Exercise:
What you output must match, exactly, the lines from the start of the records to the line containing "tradisional, serta fenomena global seperti", both ends kept and pictures excluded.

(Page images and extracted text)
####################
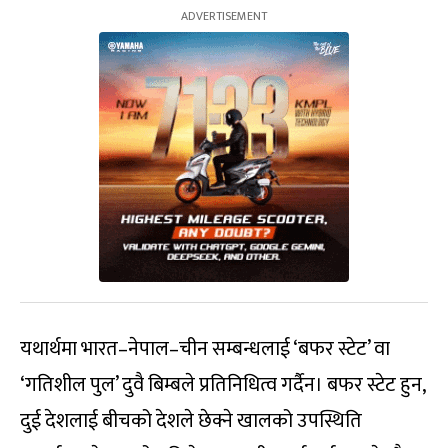
यथार्थमा भारत–नेपाल–चीन सम्बन्धलाई ‘बफर स्टेट’ वा
‘गतिशील पुल’ दुवै बिम्बले प्रतिनिधित्व गर्दैन। बफर स्टेट हुन,
दुई देशलाई बीचको देशले छेक्ने खालको उपस्थिति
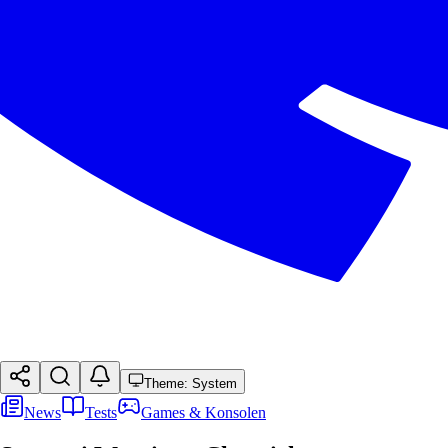
Theme: System
News
Tests
Games & Konsolen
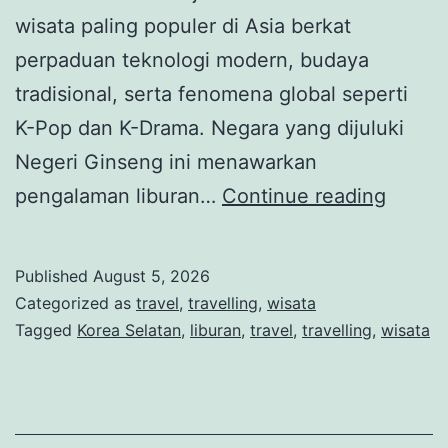
wisata paling populer di Asia berkat
perpaduan teknologi modern, budaya
tradisional, serta fenomena global seperti
K-Pop dan K-Drama. Negara yang dijuluki
Negeri Ginseng ini menawarkan
Korea
pengalaman liburan…
Continue reading
Selata
Destin
Published
August 5, 2026
Wisata
Categorized as
travel
,
travelling
,
wisata
Moder
Tagged
Korea Selatan
,
liburan
,
travel
,
travelling
,
wisata
denga
Buday
K-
####################
Solution to the problem:
यथार्थमा भारत–नेपाल–चीन सम्बन्धलाई ‘बफर स्टेट’ वा
‘गतिशील पुल’ दुवै बिम्बले प्रतिनिधित्व गर्दैन। बफर स्टेट हुन,
दुई देशलाई बीचको देशले छेक्ने खालको उपस्थिति
Theme: System
News
Tests
Games & Konsolen
wisata paling populer di Asia berkat
perpaduan teknologi modern, budaya
tradisional, serta fenomena global seperti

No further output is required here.